By the strength of his fingers, he rolled up a very strong and large pewter dish, which was placed among the curiosities of the British Museum, marked near the edge, "April, 3, 1737, Thomas Topham, of London, carpenter, rolled up this dish (made of the hardest pewter) by the strength of his hands, in the presence of Dr. John Desaguliers," etc. He broke seven or eight pieces of a tobacco-pipe, by the force of his middle finger, having laid them on his first and third fingers. Having thrust the bowl of a strong tobacco-pipe under his garter, his legs being bent, he broke it to pieces by the tendons of his hams, without altering the position of his legs. Another bowl of this kind he broke between his first and second finger, by pressing them together sideways. He took an iron kitchen poker, about a yard long, and three inches round, and bent it nearly to a right angle, by striking upon his bare left arm between the elbow and the wrist. Holding the ends of a poker of like size in his hands, and the middle of it against the back of his neck, he brought both extremities of it together before him; and, what was yet more difficult, pulled it almost straight again. He broke a rope of two inches in circumference; though, from his awkward manner, he was obliged to exert four times more strength than was necessary. He lifted a rolling stone of eight hundred pounds' weight with his hands only, standing in a frame above it, and taking hold of a chain fastened thereto.

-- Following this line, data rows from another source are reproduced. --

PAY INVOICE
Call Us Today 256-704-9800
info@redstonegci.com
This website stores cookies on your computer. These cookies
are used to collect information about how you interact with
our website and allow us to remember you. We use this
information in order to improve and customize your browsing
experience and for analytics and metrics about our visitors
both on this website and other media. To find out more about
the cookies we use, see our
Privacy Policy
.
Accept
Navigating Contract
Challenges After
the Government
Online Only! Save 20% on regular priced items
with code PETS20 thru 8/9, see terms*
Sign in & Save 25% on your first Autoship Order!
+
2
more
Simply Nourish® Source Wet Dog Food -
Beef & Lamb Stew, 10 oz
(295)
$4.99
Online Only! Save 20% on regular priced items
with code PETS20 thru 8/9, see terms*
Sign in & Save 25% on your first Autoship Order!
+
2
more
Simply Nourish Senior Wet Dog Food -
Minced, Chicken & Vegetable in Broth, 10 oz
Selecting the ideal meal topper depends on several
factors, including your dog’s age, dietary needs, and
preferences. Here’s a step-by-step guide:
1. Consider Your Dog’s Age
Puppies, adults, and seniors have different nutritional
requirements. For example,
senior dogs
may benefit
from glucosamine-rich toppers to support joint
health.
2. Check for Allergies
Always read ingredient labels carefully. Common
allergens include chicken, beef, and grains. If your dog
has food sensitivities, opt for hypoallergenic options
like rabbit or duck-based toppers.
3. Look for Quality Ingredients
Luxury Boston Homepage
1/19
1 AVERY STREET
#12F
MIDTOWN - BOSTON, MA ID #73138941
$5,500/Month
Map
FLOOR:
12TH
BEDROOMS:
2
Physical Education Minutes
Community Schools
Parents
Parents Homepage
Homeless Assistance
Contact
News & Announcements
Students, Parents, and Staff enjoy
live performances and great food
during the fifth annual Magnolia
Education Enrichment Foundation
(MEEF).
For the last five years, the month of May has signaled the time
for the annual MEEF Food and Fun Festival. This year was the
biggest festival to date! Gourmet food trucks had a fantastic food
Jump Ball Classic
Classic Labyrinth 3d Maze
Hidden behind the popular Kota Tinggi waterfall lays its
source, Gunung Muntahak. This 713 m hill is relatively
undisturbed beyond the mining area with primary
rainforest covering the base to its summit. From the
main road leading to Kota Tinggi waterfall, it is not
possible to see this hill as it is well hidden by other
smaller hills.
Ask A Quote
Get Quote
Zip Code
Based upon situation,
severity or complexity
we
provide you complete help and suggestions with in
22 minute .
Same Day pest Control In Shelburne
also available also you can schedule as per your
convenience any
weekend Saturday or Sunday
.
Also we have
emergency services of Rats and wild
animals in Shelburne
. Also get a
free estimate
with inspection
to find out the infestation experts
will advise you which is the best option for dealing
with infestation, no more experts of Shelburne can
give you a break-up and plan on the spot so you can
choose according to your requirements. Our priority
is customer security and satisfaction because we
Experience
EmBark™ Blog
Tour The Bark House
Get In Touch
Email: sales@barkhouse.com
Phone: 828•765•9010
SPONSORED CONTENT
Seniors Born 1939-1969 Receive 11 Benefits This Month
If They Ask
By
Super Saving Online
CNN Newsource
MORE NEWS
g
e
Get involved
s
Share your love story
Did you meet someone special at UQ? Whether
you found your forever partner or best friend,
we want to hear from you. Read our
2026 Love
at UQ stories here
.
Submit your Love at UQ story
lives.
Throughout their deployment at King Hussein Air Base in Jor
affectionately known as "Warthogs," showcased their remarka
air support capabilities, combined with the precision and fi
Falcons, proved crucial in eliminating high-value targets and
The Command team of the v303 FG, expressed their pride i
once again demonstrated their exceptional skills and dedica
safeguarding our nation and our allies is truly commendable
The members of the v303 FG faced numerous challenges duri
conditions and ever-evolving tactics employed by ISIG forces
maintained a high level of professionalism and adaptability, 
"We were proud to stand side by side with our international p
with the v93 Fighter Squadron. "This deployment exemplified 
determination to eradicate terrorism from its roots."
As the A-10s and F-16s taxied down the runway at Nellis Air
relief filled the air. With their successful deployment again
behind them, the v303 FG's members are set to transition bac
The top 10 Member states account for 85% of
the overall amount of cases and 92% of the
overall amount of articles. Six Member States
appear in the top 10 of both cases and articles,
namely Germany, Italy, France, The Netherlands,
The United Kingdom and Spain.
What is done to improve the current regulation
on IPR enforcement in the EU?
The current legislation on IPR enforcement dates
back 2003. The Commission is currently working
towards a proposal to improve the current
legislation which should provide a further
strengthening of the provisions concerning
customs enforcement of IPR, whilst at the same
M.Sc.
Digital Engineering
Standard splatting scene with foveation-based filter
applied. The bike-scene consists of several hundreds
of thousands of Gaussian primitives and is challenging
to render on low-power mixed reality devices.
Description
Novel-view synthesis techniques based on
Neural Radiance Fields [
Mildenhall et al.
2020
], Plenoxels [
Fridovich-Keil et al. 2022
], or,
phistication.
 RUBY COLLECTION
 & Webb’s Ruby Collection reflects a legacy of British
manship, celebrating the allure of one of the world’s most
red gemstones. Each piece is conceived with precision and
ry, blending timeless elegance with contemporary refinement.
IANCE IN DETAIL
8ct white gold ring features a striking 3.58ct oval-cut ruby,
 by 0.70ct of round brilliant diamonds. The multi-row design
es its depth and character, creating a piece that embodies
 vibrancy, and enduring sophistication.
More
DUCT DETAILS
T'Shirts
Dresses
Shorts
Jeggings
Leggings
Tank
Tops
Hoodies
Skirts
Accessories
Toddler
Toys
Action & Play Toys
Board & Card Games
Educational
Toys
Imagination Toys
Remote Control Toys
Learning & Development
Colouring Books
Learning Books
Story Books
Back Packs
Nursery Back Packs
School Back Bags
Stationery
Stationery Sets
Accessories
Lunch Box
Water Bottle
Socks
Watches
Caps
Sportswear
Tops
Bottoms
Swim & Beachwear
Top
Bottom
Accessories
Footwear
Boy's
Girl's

But his grand feat was performed in Coldbath Fields, May 28, 1741, in commemoration of the taking of Porto Bello, by Admiral Vernon. At this time Topham was landlord of the Apple-tree, nearly facing the entrance to the House of Correction; here he exhibited the exploit of lifting three hogsheads of water, weighing one thousand eight hundred and thirty-one pounds: he also pulled against one horse, and would have succeeded against two, or even four, had he taken a proper position; but in pulling against two, he was jerked from his seat, and had one of his knees much hurt. Admiral Vernon was present at the above exhibition, in the presence of thousands of spectators; and there is a large print of the strange scene.
Topham subsequently removed to Hog-lane, Shoreditch. His wife proved unfaithful to him, which so distressed him that he stabbed her, and so mutilated himself that he died, in the flower of his age.
Many years since, there were several signs in the metropolis, illustrative of Topham's strength: the last was one in East Smithfield, where he was represented as "the Strong Man pulling against two Horses."